An area of Glasgow which has suffered ‘digital exclusion’ through a lack of internet access can now get online thanks to the library.

Councillor Margaret Morgan, SNP, pointed out some residents in Castlemilk who couldn’t afford wifi at home can use the internet at Castlemilk Library, which underwent a refurbishment in 2018.  It came as councillors discussed a draft vision for the future of the city’s libraries.

Councillor Morgan said a certain part of her ward has had to suffer digital exclusion.  She told the council’s well-being, equalities, communities, culture and engagement city policy committee on Thursday: “Thanks to the reopening of the Castlemilk Library and the £484,000 refit it means a lot of people in my ward, in particular, and I’m sure this is the case across a lot of wards in Glasgow are able to access the internet which is becoming crucial for people with their everyday lives.

“We have a lovely new computer suite in Castlemilk.”

The Linn politician said a “big bugbear” was people due to socio economic reasons didn’t have the internet at home.”

She added: “I want to thank the city council for making that investment and it has been a tremendous thing in my ward and I’m sure that is the case over a lot of wards in Glasgow.”

During the committee meeting, councillors were given an update on the draft vision for the city’s libraries going forward.  A number of libraries have been refurbished including Castlemilk, Cardonald, Partick and Woodside. Refurbishment of Elder Park Library is underway and funding has been put forward for Bridgeton Library.

The committee considered a draft ‘vision’ for Glasgow libraries, which will be submitted to the City Administration Committee for approval.

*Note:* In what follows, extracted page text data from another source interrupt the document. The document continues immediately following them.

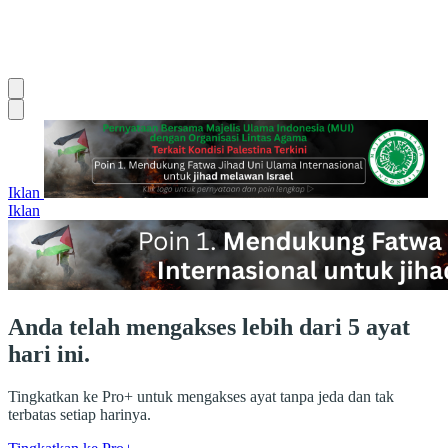
Iklan
Iklan
Anda telah mengakses lebih dari 5 ayat
hari ini.
Tingkatkan ke Pro+ untuk mengakses ayat tanpa jeda dan tak
terbatas setiap harinya.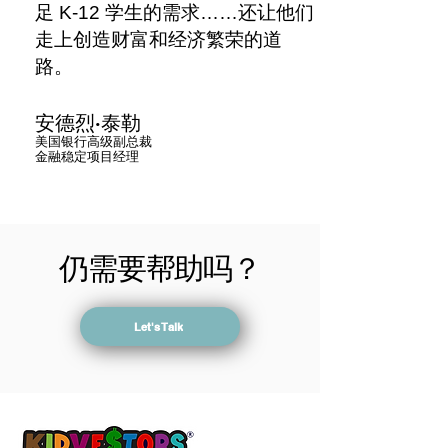
足 K-12 学生的需求……还让他们
走上创造财富和经济繁荣的道
路。
安德烈·泰勒
美国银行高级副总裁
金融稳定项目经理
仍需要帮助吗？
Let's Talk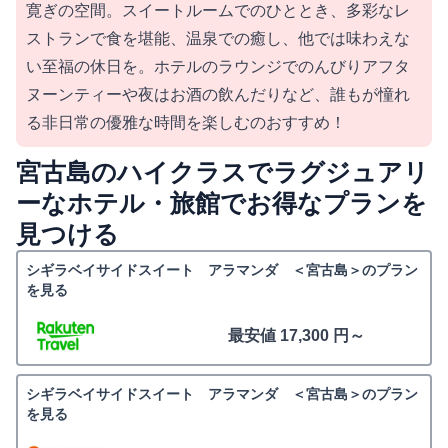
寛ぎの空間。スイートルームでのひととき、多彩なレ
ストランで食を堪能、温泉での癒し、他では味わえな
い至福の休日を。ホテルのラウンジでのんびりアフタ
ヌーンティーや夜はお酒の飲んだりなど、誰もが憧れ
る非日常の優雅な時間を楽しむのおすすめ！
宮古島のハイクラスでラグジュアリ
ーなホテル・旅館でお得なプランを
見つける
シギラベイサイドスイート アラマンダ ＜宮古島＞のプラン
を見る
最安値 17,300 円～
シギラベイサイドスイート アラマンダ ＜宮古島＞のプラン
を見る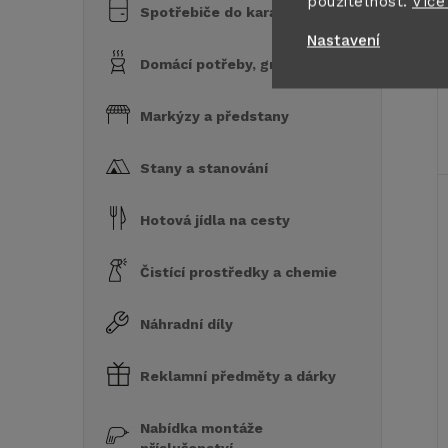
použitelnost.
Více
Spotřebiče do karavanu
Nastavení
Domácí potřeby, grily a vařiče
Markýzy a předstany
Stany a stanování
Hotová jídla na cesty
Čistící prostředky a chemie
Náhradní díly
Reklamní předměty a dárky
Nabídka montáže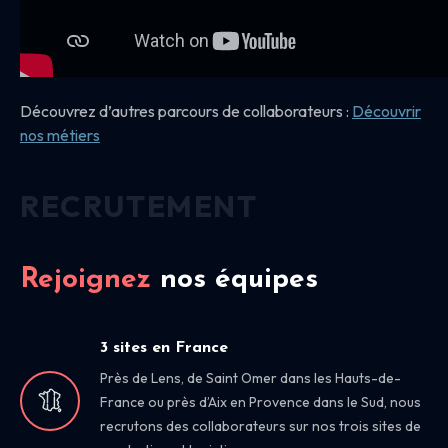
Découvrez d’autres parcours de collaborateurs :
Découvrir
nos
métiers
RECRUTEMENT
Rejoignez
nos équipes
3 sites en France
Près de Lens, de Saint Omer dans les Hauts-de-
France ou près d’Aix en Provence dans le Sud, nous
recrutons des collaborateurs sur nos trois sites de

The draft library refreshed vision laid out five themes. As well as offering books, they would continue to develop services that help to improve health and well-being and provide a safe space where local communities can come together as well among other services.  The vision was released for public consultation.

A council paper submitted to the committee said: “Overall, the strongest themes to emerge from the consultation were the need for continuity but with an improvement in quality; the importance of free services in the midst of a cost-of-living crisis; and the need for space for social connection and to be around other people.

“These themes were present in the pre-consultation draft Vision but as a result of the consultation, the draft increased in emphasis on libraries’ impacts on cost-of-living and on mental health.”

It also emerged during the consultation that “access to free Wi-Fi and PCs remains crucial for a significant number of people” according to the paper.